Losing 9kg without losing power sounds impossible, but it's entirely achievable—if you know how to fuel properly. We break down the exact strategy World Tour nutritionist Dr. Sam Impy uses to help athletes hit race weight sustainably, including why eating more on training days actually speeds up fat loss and how to periodize your carbs around your training plan.
Key Takeaways
- Aim for ~0.5kg per week of weight loss (roughly 300-500 calorie daily deficit) if you're training 7-8+ hours weekly—aggressive enough to work, sustainable enough to stick with
- Fuel hard training days generously and reduce calories on easy days; this maintains power output, improves body composition, and prevents the boom-bust cycle most cyclists fall into
- Race weight isn't a fixed number—it's the convergence of how you feel, your power output, training tolerance, and durability; it changes as you get fitter
- Split your on-bike carbs into multiple feeds (rather than one big dose) to reduce GI distress and metabolic stress, though total intake matters more than timing
- Track weight trends over weeks, not days; initial drops are water loss, plateaus are normal, and day-to-day fluctuations happen because carbs hold water and your glycogen tank gets bigger as you get fitter
- You can redistribute some calories from high-volume training days to recovery days for practical reasons—as long as you're not moving 50%+ and you still create meaningful day-to-day variability
Expert Quotes
"Race weight is the eternal question. It's probably a combination of how do you feel, what's your perception of your performance, and would you be confident to back up absolute capacity with a little bit of durability? There really isn't a formula for it. — Dr. Sam Impy"

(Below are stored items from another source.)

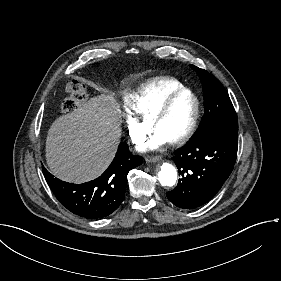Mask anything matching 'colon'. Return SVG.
<instances>
[{
  "label": "colon",
  "mask_w": 281,
  "mask_h": 281,
  "mask_svg": "<svg viewBox=\"0 0 281 281\" xmlns=\"http://www.w3.org/2000/svg\"><path fill=\"white\" fill-rule=\"evenodd\" d=\"M66 97L61 105L64 114L75 112L88 98L85 86L79 81H71L65 87Z\"/></svg>",
  "instance_id": "obj_1"
}]
</instances>
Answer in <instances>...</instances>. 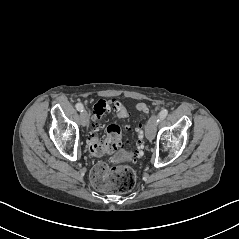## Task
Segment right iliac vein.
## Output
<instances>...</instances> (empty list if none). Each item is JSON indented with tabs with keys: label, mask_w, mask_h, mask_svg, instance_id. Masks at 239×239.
Returning <instances> with one entry per match:
<instances>
[{
	"label": "right iliac vein",
	"mask_w": 239,
	"mask_h": 239,
	"mask_svg": "<svg viewBox=\"0 0 239 239\" xmlns=\"http://www.w3.org/2000/svg\"><path fill=\"white\" fill-rule=\"evenodd\" d=\"M80 121H81L82 126H87L88 125L89 116H88V113L86 111H82L80 113Z\"/></svg>",
	"instance_id": "right-iliac-vein-1"
}]
</instances>
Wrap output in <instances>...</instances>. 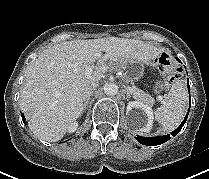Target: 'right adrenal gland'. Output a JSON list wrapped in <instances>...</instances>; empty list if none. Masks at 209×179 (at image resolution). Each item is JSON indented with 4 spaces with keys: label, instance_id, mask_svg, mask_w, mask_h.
Returning a JSON list of instances; mask_svg holds the SVG:
<instances>
[{
    "label": "right adrenal gland",
    "instance_id": "obj_1",
    "mask_svg": "<svg viewBox=\"0 0 209 179\" xmlns=\"http://www.w3.org/2000/svg\"><path fill=\"white\" fill-rule=\"evenodd\" d=\"M89 101H90V97H89V99L84 103V108H83L84 111H86L87 106H88V104H89Z\"/></svg>",
    "mask_w": 209,
    "mask_h": 179
}]
</instances>
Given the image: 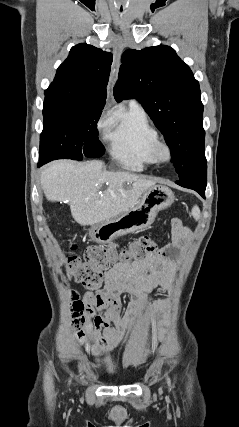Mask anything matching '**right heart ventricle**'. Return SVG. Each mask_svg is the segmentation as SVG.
I'll return each mask as SVG.
<instances>
[{
	"label": "right heart ventricle",
	"mask_w": 239,
	"mask_h": 427,
	"mask_svg": "<svg viewBox=\"0 0 239 427\" xmlns=\"http://www.w3.org/2000/svg\"><path fill=\"white\" fill-rule=\"evenodd\" d=\"M105 138L111 156L124 167L143 171L155 163L151 147L159 135L139 105L130 104L117 112L108 123Z\"/></svg>",
	"instance_id": "right-heart-ventricle-1"
}]
</instances>
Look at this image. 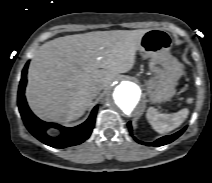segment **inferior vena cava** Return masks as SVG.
Returning a JSON list of instances; mask_svg holds the SVG:
<instances>
[{
	"instance_id": "602c4592",
	"label": "inferior vena cava",
	"mask_w": 212,
	"mask_h": 183,
	"mask_svg": "<svg viewBox=\"0 0 212 183\" xmlns=\"http://www.w3.org/2000/svg\"><path fill=\"white\" fill-rule=\"evenodd\" d=\"M103 88H104V85H103V84L97 85V86L95 87L96 93H99Z\"/></svg>"
}]
</instances>
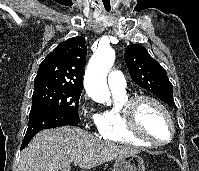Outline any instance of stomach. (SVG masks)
I'll use <instances>...</instances> for the list:
<instances>
[{
	"label": "stomach",
	"instance_id": "1",
	"mask_svg": "<svg viewBox=\"0 0 199 171\" xmlns=\"http://www.w3.org/2000/svg\"><path fill=\"white\" fill-rule=\"evenodd\" d=\"M113 171H145V164L136 154L122 156L115 160Z\"/></svg>",
	"mask_w": 199,
	"mask_h": 171
}]
</instances>
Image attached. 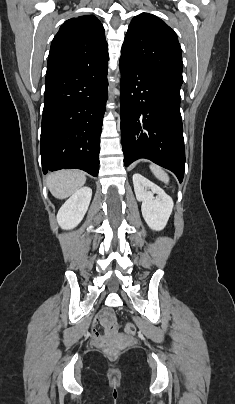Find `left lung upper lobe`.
I'll use <instances>...</instances> for the list:
<instances>
[{"label":"left lung upper lobe","instance_id":"obj_1","mask_svg":"<svg viewBox=\"0 0 235 404\" xmlns=\"http://www.w3.org/2000/svg\"><path fill=\"white\" fill-rule=\"evenodd\" d=\"M121 56L141 67L183 82L182 51L177 35L152 14L141 13L132 19Z\"/></svg>","mask_w":235,"mask_h":404}]
</instances>
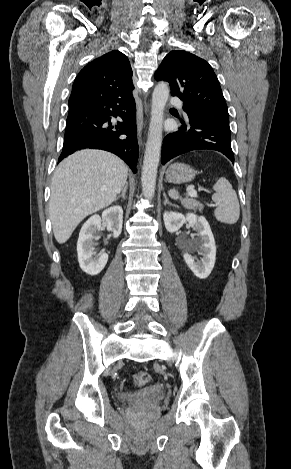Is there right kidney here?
I'll list each match as a JSON object with an SVG mask.
<instances>
[{"label": "right kidney", "mask_w": 291, "mask_h": 469, "mask_svg": "<svg viewBox=\"0 0 291 469\" xmlns=\"http://www.w3.org/2000/svg\"><path fill=\"white\" fill-rule=\"evenodd\" d=\"M102 220L107 229L117 238L122 231L123 209L121 206H113L103 211L102 216H91L82 226L77 242L78 262L80 268L89 275L99 274L108 261V254L101 252L96 256L95 234L101 229Z\"/></svg>", "instance_id": "obj_1"}]
</instances>
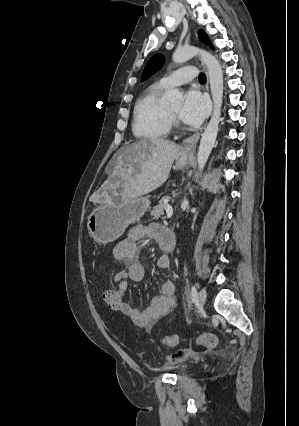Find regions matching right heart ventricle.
Wrapping results in <instances>:
<instances>
[{"mask_svg":"<svg viewBox=\"0 0 299 426\" xmlns=\"http://www.w3.org/2000/svg\"><path fill=\"white\" fill-rule=\"evenodd\" d=\"M168 87L160 82L149 86L135 105L133 133L144 140L166 137L170 130L164 93Z\"/></svg>","mask_w":299,"mask_h":426,"instance_id":"obj_1","label":"right heart ventricle"}]
</instances>
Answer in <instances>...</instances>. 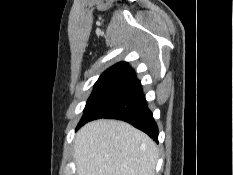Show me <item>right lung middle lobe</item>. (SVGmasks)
<instances>
[{"instance_id":"1","label":"right lung middle lobe","mask_w":233,"mask_h":175,"mask_svg":"<svg viewBox=\"0 0 233 175\" xmlns=\"http://www.w3.org/2000/svg\"><path fill=\"white\" fill-rule=\"evenodd\" d=\"M134 82L135 80L130 78H99L95 83L93 92L87 101L84 109V115L79 124L97 114L102 108L129 88Z\"/></svg>"}]
</instances>
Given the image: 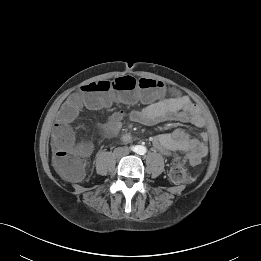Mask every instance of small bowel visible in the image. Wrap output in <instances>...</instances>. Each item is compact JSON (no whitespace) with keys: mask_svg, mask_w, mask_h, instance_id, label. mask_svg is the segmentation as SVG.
Segmentation results:
<instances>
[{"mask_svg":"<svg viewBox=\"0 0 261 261\" xmlns=\"http://www.w3.org/2000/svg\"><path fill=\"white\" fill-rule=\"evenodd\" d=\"M168 93L169 97L149 102L142 109H134L127 113L121 111L111 113L104 124L105 132L112 136L117 135L126 121L147 126H154L164 121H178L190 123L197 128L206 127V119L198 105L175 89H169ZM106 98L109 99L106 105L113 102V96ZM153 144L158 150L168 155L178 151L186 152L189 162L192 165H198L208 153V133L203 130L195 137L183 129H176L171 133L155 136ZM91 151V146L85 148L86 155H89Z\"/></svg>","mask_w":261,"mask_h":261,"instance_id":"c3829d8e","label":"small bowel"}]
</instances>
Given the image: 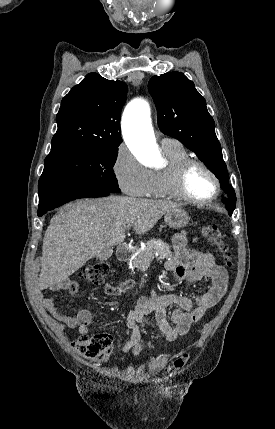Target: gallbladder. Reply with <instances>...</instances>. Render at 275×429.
<instances>
[{
	"label": "gallbladder",
	"instance_id": "bac80fb5",
	"mask_svg": "<svg viewBox=\"0 0 275 429\" xmlns=\"http://www.w3.org/2000/svg\"><path fill=\"white\" fill-rule=\"evenodd\" d=\"M112 253H113V248L106 247L99 254H97L95 258L96 260H99V261H105L112 256Z\"/></svg>",
	"mask_w": 275,
	"mask_h": 429
}]
</instances>
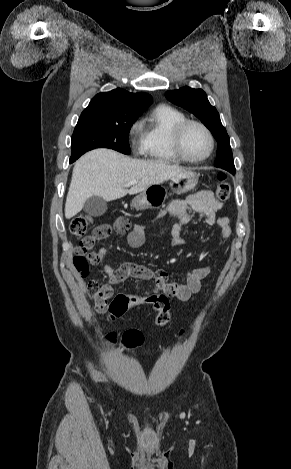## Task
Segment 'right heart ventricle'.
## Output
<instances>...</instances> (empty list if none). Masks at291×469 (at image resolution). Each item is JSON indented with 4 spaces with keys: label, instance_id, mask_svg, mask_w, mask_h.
<instances>
[{
    "label": "right heart ventricle",
    "instance_id": "e07e8e85",
    "mask_svg": "<svg viewBox=\"0 0 291 469\" xmlns=\"http://www.w3.org/2000/svg\"><path fill=\"white\" fill-rule=\"evenodd\" d=\"M184 113L168 105L154 108L143 121L141 137V153L152 161L161 163H178L172 146L174 127L185 120Z\"/></svg>",
    "mask_w": 291,
    "mask_h": 469
}]
</instances>
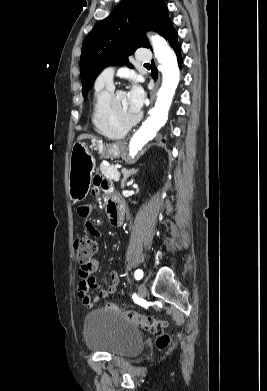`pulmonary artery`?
<instances>
[{
  "mask_svg": "<svg viewBox=\"0 0 267 391\" xmlns=\"http://www.w3.org/2000/svg\"><path fill=\"white\" fill-rule=\"evenodd\" d=\"M151 59V53L148 49L142 48L137 53V60L140 62H148ZM113 75H114V68L113 67H107L105 68L97 77L95 86L100 87H107L113 89Z\"/></svg>",
  "mask_w": 267,
  "mask_h": 391,
  "instance_id": "obj_1",
  "label": "pulmonary artery"
}]
</instances>
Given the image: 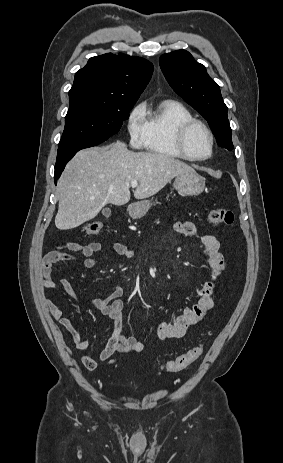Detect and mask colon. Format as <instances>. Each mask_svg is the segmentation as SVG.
I'll use <instances>...</instances> for the list:
<instances>
[{
    "label": "colon",
    "instance_id": "obj_1",
    "mask_svg": "<svg viewBox=\"0 0 283 463\" xmlns=\"http://www.w3.org/2000/svg\"><path fill=\"white\" fill-rule=\"evenodd\" d=\"M209 222L212 224H220L232 227L235 224V216L228 209H212L208 215ZM103 229V223L93 221L84 225L82 231L86 237L98 235ZM203 353V346L198 345L188 350L187 352L177 356L176 358L165 363L162 368L167 372H179L187 369L194 363Z\"/></svg>",
    "mask_w": 283,
    "mask_h": 463
}]
</instances>
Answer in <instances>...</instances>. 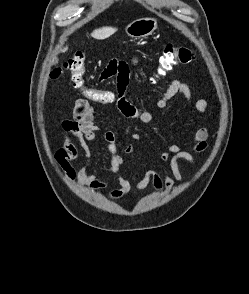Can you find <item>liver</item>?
Listing matches in <instances>:
<instances>
[{
    "label": "liver",
    "mask_w": 249,
    "mask_h": 294,
    "mask_svg": "<svg viewBox=\"0 0 249 294\" xmlns=\"http://www.w3.org/2000/svg\"><path fill=\"white\" fill-rule=\"evenodd\" d=\"M116 31V28L113 27H102L99 29L94 30L91 33V36L96 39H104L112 35ZM68 47H65L62 52L67 51Z\"/></svg>",
    "instance_id": "6515ba94"
}]
</instances>
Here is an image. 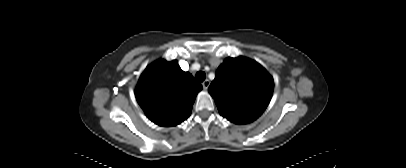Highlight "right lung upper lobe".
I'll list each match as a JSON object with an SVG mask.
<instances>
[{"label":"right lung upper lobe","instance_id":"obj_1","mask_svg":"<svg viewBox=\"0 0 406 168\" xmlns=\"http://www.w3.org/2000/svg\"><path fill=\"white\" fill-rule=\"evenodd\" d=\"M202 85L181 70L176 60H158L142 73L136 87V99L154 123L170 127L186 120Z\"/></svg>","mask_w":406,"mask_h":168}]
</instances>
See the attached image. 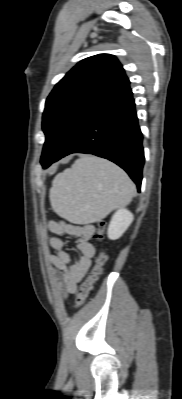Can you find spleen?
Here are the masks:
<instances>
[{
  "label": "spleen",
  "instance_id": "3e777b00",
  "mask_svg": "<svg viewBox=\"0 0 182 399\" xmlns=\"http://www.w3.org/2000/svg\"><path fill=\"white\" fill-rule=\"evenodd\" d=\"M134 193L133 182L120 167L85 155L54 178L49 197L59 216L72 223L88 224L127 205Z\"/></svg>",
  "mask_w": 182,
  "mask_h": 399
}]
</instances>
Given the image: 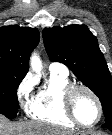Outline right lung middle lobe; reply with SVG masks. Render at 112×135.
<instances>
[{
  "label": "right lung middle lobe",
  "mask_w": 112,
  "mask_h": 135,
  "mask_svg": "<svg viewBox=\"0 0 112 135\" xmlns=\"http://www.w3.org/2000/svg\"><path fill=\"white\" fill-rule=\"evenodd\" d=\"M24 76L25 74L0 75V113L9 119L17 115V88Z\"/></svg>",
  "instance_id": "right-lung-middle-lobe-1"
}]
</instances>
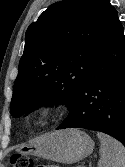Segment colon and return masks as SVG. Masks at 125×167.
<instances>
[{
	"mask_svg": "<svg viewBox=\"0 0 125 167\" xmlns=\"http://www.w3.org/2000/svg\"><path fill=\"white\" fill-rule=\"evenodd\" d=\"M11 167H32V160L23 154H13L9 159Z\"/></svg>",
	"mask_w": 125,
	"mask_h": 167,
	"instance_id": "colon-1",
	"label": "colon"
}]
</instances>
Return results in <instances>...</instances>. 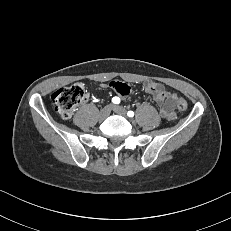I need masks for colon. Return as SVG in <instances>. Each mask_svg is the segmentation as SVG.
Segmentation results:
<instances>
[{"instance_id":"obj_1","label":"colon","mask_w":231,"mask_h":231,"mask_svg":"<svg viewBox=\"0 0 231 231\" xmlns=\"http://www.w3.org/2000/svg\"><path fill=\"white\" fill-rule=\"evenodd\" d=\"M86 98L87 89L81 82L59 88L51 96L56 111L63 119L70 118L75 108ZM176 105L180 111H185L188 108V103L184 98H178Z\"/></svg>"}]
</instances>
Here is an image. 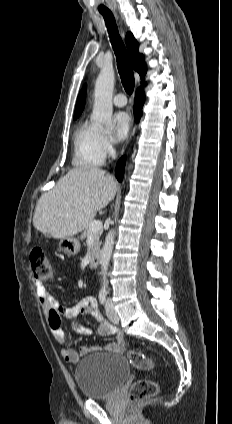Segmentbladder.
<instances>
[{
  "label": "bladder",
  "instance_id": "1",
  "mask_svg": "<svg viewBox=\"0 0 232 424\" xmlns=\"http://www.w3.org/2000/svg\"><path fill=\"white\" fill-rule=\"evenodd\" d=\"M130 376V365L125 358L104 353L88 355L75 370L78 390L86 399L111 397Z\"/></svg>",
  "mask_w": 232,
  "mask_h": 424
}]
</instances>
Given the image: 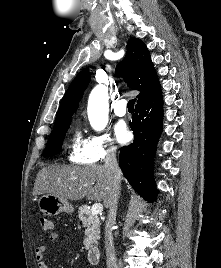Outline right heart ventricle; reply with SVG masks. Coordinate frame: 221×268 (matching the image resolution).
I'll return each instance as SVG.
<instances>
[{"mask_svg": "<svg viewBox=\"0 0 221 268\" xmlns=\"http://www.w3.org/2000/svg\"><path fill=\"white\" fill-rule=\"evenodd\" d=\"M69 160L76 164H92L94 160L90 154L88 139L83 138L79 131H76L69 144Z\"/></svg>", "mask_w": 221, "mask_h": 268, "instance_id": "1", "label": "right heart ventricle"}]
</instances>
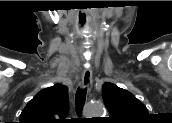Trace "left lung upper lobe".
<instances>
[{"label": "left lung upper lobe", "mask_w": 172, "mask_h": 123, "mask_svg": "<svg viewBox=\"0 0 172 123\" xmlns=\"http://www.w3.org/2000/svg\"><path fill=\"white\" fill-rule=\"evenodd\" d=\"M103 101L111 116L109 120L118 123H131L148 116L146 106L129 91L106 82L102 86Z\"/></svg>", "instance_id": "left-lung-upper-lobe-1"}]
</instances>
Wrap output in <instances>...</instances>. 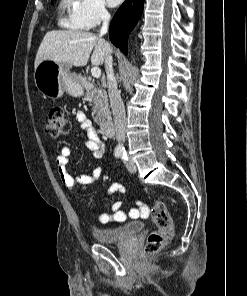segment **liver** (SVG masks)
Returning <instances> with one entry per match:
<instances>
[{
  "instance_id": "6515ba94",
  "label": "liver",
  "mask_w": 247,
  "mask_h": 296,
  "mask_svg": "<svg viewBox=\"0 0 247 296\" xmlns=\"http://www.w3.org/2000/svg\"><path fill=\"white\" fill-rule=\"evenodd\" d=\"M108 53H112L110 44L93 33L74 30L49 31L37 51L35 67L44 60L81 67L88 63L90 55L93 65H102Z\"/></svg>"
}]
</instances>
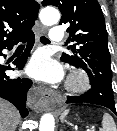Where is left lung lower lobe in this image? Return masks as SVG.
Here are the masks:
<instances>
[{
	"label": "left lung lower lobe",
	"mask_w": 117,
	"mask_h": 131,
	"mask_svg": "<svg viewBox=\"0 0 117 131\" xmlns=\"http://www.w3.org/2000/svg\"><path fill=\"white\" fill-rule=\"evenodd\" d=\"M91 89L81 96H68L66 103H90L105 106L116 115L113 92L109 88H104L91 82Z\"/></svg>",
	"instance_id": "0a47b994"
}]
</instances>
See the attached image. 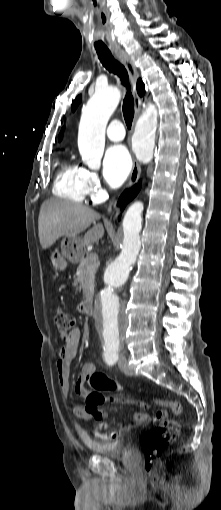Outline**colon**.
Instances as JSON below:
<instances>
[{
	"label": "colon",
	"instance_id": "5ec220e1",
	"mask_svg": "<svg viewBox=\"0 0 221 510\" xmlns=\"http://www.w3.org/2000/svg\"><path fill=\"white\" fill-rule=\"evenodd\" d=\"M54 323L60 338L67 341L74 331L75 321L73 316L63 310L57 309L54 313ZM88 384L93 390L86 396V407L87 410L93 415V419L96 421H102L106 412L102 409L97 408L100 406L105 398L101 392H116L122 390V387L116 381L110 379L102 372H94L88 378ZM111 401H126L130 404H138L139 406L146 408V402H136L134 400H122L118 398H111ZM154 403L165 408V411H159L155 414L154 420L161 421L158 427L150 430L144 440L143 451H144V472L146 474H152L155 462L157 459L168 449V447L175 441L180 432L182 423V404L178 400H163L153 399ZM170 410L174 414L173 419H166V411ZM104 427V425H102Z\"/></svg>",
	"mask_w": 221,
	"mask_h": 510
}]
</instances>
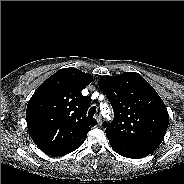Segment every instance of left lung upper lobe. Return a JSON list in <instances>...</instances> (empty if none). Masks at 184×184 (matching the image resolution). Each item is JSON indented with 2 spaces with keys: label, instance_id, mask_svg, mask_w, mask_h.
<instances>
[{
  "label": "left lung upper lobe",
  "instance_id": "1",
  "mask_svg": "<svg viewBox=\"0 0 184 184\" xmlns=\"http://www.w3.org/2000/svg\"><path fill=\"white\" fill-rule=\"evenodd\" d=\"M98 85L114 110L113 121L103 123L107 137L153 153L169 124L167 108L155 89L136 72L102 76Z\"/></svg>",
  "mask_w": 184,
  "mask_h": 184
}]
</instances>
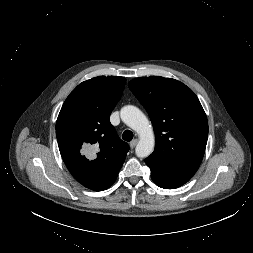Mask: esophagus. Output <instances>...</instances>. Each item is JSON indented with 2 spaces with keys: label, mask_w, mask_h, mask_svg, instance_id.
<instances>
[{
  "label": "esophagus",
  "mask_w": 253,
  "mask_h": 253,
  "mask_svg": "<svg viewBox=\"0 0 253 253\" xmlns=\"http://www.w3.org/2000/svg\"><path fill=\"white\" fill-rule=\"evenodd\" d=\"M138 143V139H134L130 142V148H135L136 144Z\"/></svg>",
  "instance_id": "1"
}]
</instances>
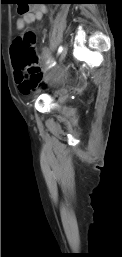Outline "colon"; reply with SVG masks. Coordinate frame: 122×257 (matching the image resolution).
Masks as SVG:
<instances>
[{
  "instance_id": "obj_1",
  "label": "colon",
  "mask_w": 122,
  "mask_h": 257,
  "mask_svg": "<svg viewBox=\"0 0 122 257\" xmlns=\"http://www.w3.org/2000/svg\"><path fill=\"white\" fill-rule=\"evenodd\" d=\"M16 10L24 14L31 10V5H16ZM11 59L16 70L26 71L31 78L40 74L38 55L36 51V37L31 31H26L17 37L11 46Z\"/></svg>"
}]
</instances>
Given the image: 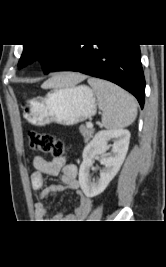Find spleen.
Returning <instances> with one entry per match:
<instances>
[{
	"label": "spleen",
	"mask_w": 166,
	"mask_h": 267,
	"mask_svg": "<svg viewBox=\"0 0 166 267\" xmlns=\"http://www.w3.org/2000/svg\"><path fill=\"white\" fill-rule=\"evenodd\" d=\"M88 83L96 93L99 109L103 111L104 127L120 129L134 122L137 116V102L132 95L105 80L90 78Z\"/></svg>",
	"instance_id": "spleen-1"
}]
</instances>
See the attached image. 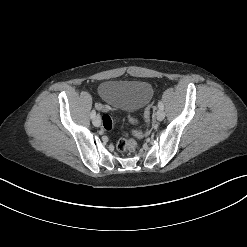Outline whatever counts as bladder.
<instances>
[{"label": "bladder", "mask_w": 247, "mask_h": 247, "mask_svg": "<svg viewBox=\"0 0 247 247\" xmlns=\"http://www.w3.org/2000/svg\"><path fill=\"white\" fill-rule=\"evenodd\" d=\"M98 93L109 106L132 112L150 101L153 89L143 81L105 80L99 84Z\"/></svg>", "instance_id": "bladder-1"}]
</instances>
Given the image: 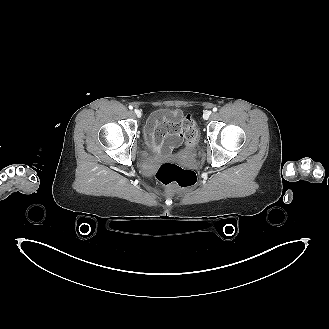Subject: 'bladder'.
Here are the masks:
<instances>
[{"mask_svg":"<svg viewBox=\"0 0 329 329\" xmlns=\"http://www.w3.org/2000/svg\"><path fill=\"white\" fill-rule=\"evenodd\" d=\"M193 153L192 152H190V153H186L185 154V157H187V158H192L193 157Z\"/></svg>","mask_w":329,"mask_h":329,"instance_id":"1","label":"bladder"}]
</instances>
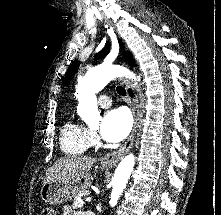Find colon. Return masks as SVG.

"If you increase your FTP, what have you done? You've increased your body's sustained capacity to burn energy before you hit a level of fatigue. So unsurprisingly, as you support that through a training block, you're going to support your body's ability to burn fat. — Dr. Sam Impy"
"It feels like an unsexy answer, but can you do something consistently and probably a little bit more measured, a little bit more tapered than everyone inherently thinks you should do it? That's what makes the end result."